By: Our Staff Reporter | August 21, 2009 |
NAIROBI (Reuters/AFP) - Al Shabaab rebels seized back a town in southern Somalia from pro-government militiamen on Thursday after fighting that killed at least 21 people, witnesses said.
Western security agencies say Somalia, which has been torn by civil war for the past 18 years, has become a haven for militants plotting attacks in the Horn of Africa and beyond.
Earlier this week, militiamen supporting President Sheikh Sharif Ahmeds fragile administration chased al Shabaab fighters out of the southern town of Bulahawa without firing at shot.
On Thursday, al Shabaab returned with reinforcements.
An al Shabaab spokesman in Bulahawa, Sheikh Osman, told Reuters the group had retaken control.
We have defeated the Ethiopian-backed militia, he said.
Meanwhile another rebel group, Hizbul Islam, retook control of Luuq town, which is also in Gedo region. They had abandoned it on Wednesday to a pro-government militia. [ID:nLJ085215]
Residents said there was no fighting in Luuq.
Meanwhile, 21 people died Thursday as the battle for southern and central Somalia intensified when Ethiopian-backed pro-government forces thrust into areas held by extremist Shebab fighters.
Forces from the transitional federal government supported by militias from the Sufi group Ahlu Sunna wal Jamaa attacked the town of Bulobarde in central Somalia, sparking fierce clashes, witnesses and commanders said.
Meanwhile, Shebab fighters retaliated by attacking their rear in the key town of Beledweyn, near the Ethiopian border, they said.
Bulobarde is located some 200 kilometres north of the capital Mogadishu and is the main town on the road linking the capital Mogadishu to Beledweyn.
According to locals and military commanders, at least 21 people, mainly combatants, were killed during the first hours of fighting in Bulobarde.
Residents said the fighting was the heaviest the town had seen in a long time and that both sides used heavy machine-guns and anti-aircraft weapons.
The fighting has stopped for now but the warring sides are still facing off in one neighbourhood... I personally saw the bodies of 18 fighters and the death toll could be much higher, local resident Abdurahman Ali said.
Abdikarim Muktar, a grocer, said the heaviest fighting occurred near a bridge over a river dividing the town.
Most of the people died near the bridge where the fighting was fierce. The government forces were pushed back from that area, he said.
But as Shebab forces attempted to hold off the pro-government offensive in Bulobarde, they also moved to recapture Beledweyn, witnesses said.
Shebab forces launced an attack from a neighbouring region and entered the town, said Abdullahi Moalim Hassan, an elder in Beledweyn.
There was intense exchange and they took control of the western part of the town. Eight people have been injured, most of them civilians.
An alliance of clan militias, government forces and Ahlu Sunna wal Jamaa fighters earlier this week recaptured two strategic southwestern towns from the Shebab without any fighting.

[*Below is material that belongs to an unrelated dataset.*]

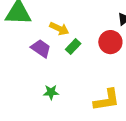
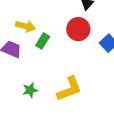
yellow L-shape: (107, 100) -> (69, 89), moved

According to residents, the Islamist insurgents however on Wednesday wrested back control of the town of Bulohawo, which sits just across the border from the Kenyan town of Mandera.
Ahlu Sunna wal Jamaa and allied groups have recently inflicted serious losses on the Shebab, who had controlled much of central and southern Somalia in recent months.

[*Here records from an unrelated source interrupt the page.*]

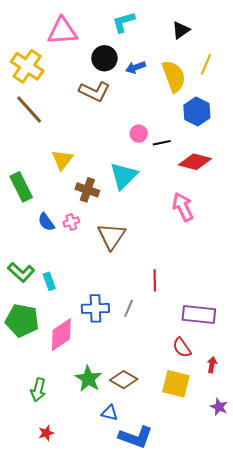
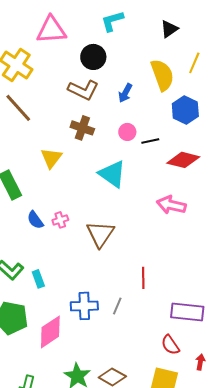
blue arrow: (136, 67) -> (125, 93), moved, turned -42
cyan triangle: (124, 176) -> (112, 174), turned -40
brown cross: (87, 190) -> (82, 128), moved
pink arrow: (183, 207) -> (171, 205), turned -52

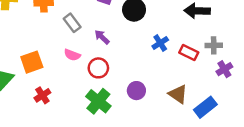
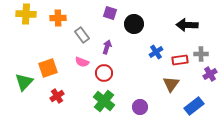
purple arrow: (102, 37) -> (107, 47), turned 64
red rectangle: (189, 52) -> (180, 60), turned -35
purple circle: (136, 91) -> (140, 107), moved
brown triangle: (178, 94) -> (171, 84), moved, turned 30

Earlier this week, the prime minister of Somalias embattled interim administration reshuffled the cabinet to offer a tougher response to a bruising insurgency.
The Shebab and the more political Hezb al-Islam on May 7 launched a broad military offensive in Mogadishu and other regions, leaving President Sharif Sheikh Ahmeds power hanging by thread.

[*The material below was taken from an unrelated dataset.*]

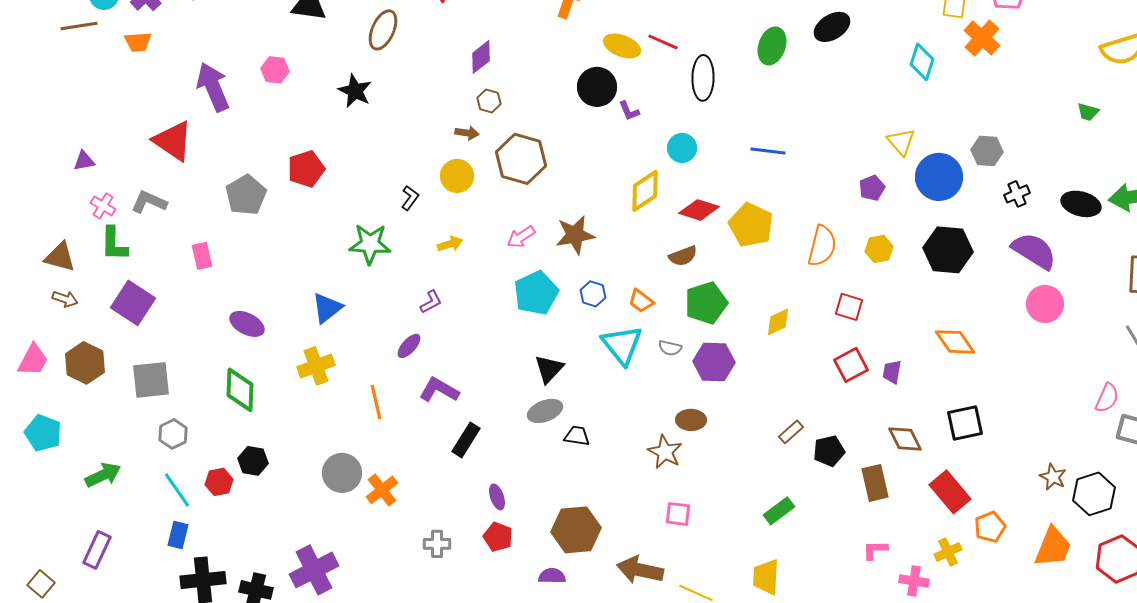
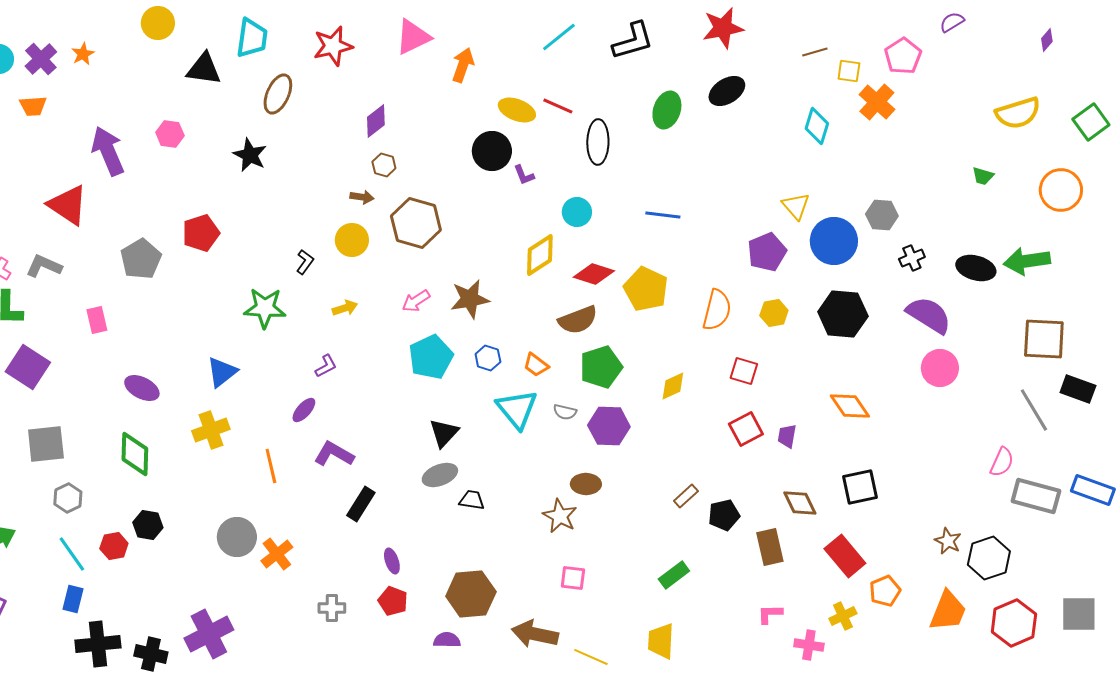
purple pentagon: (872, 188) -> (767, 252), size x1.5
brown semicircle: (683, 256) -> (578, 320), size x1.4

Tuesdays reshuffle saw a new defence minister brought in and a powerful deputy appointed to bolster the governments war effort.
According to residents and fighters, some of the pro-government groups involved in the latest counter-offensive to weaken the Shebab have received training in Ethiopia.
Ethiopian government spokesman Bereket Simon made no secret of the fact that his regime was propping the new war effort against the Shebab, an Al Qaeda-inspired organisation listed as a terrorist group by Washington.
We have openly told the world that we will support the (transitional government). We have been training their forces and will continue to do so because they are forces of peace, he told reporters in Addis Ababa.
In January, Ethiopia ended an ill-fated two-year invasion of Somalia which had been aimed at uprooting Islamic extremists and consolidating the internationally recognised transitional government.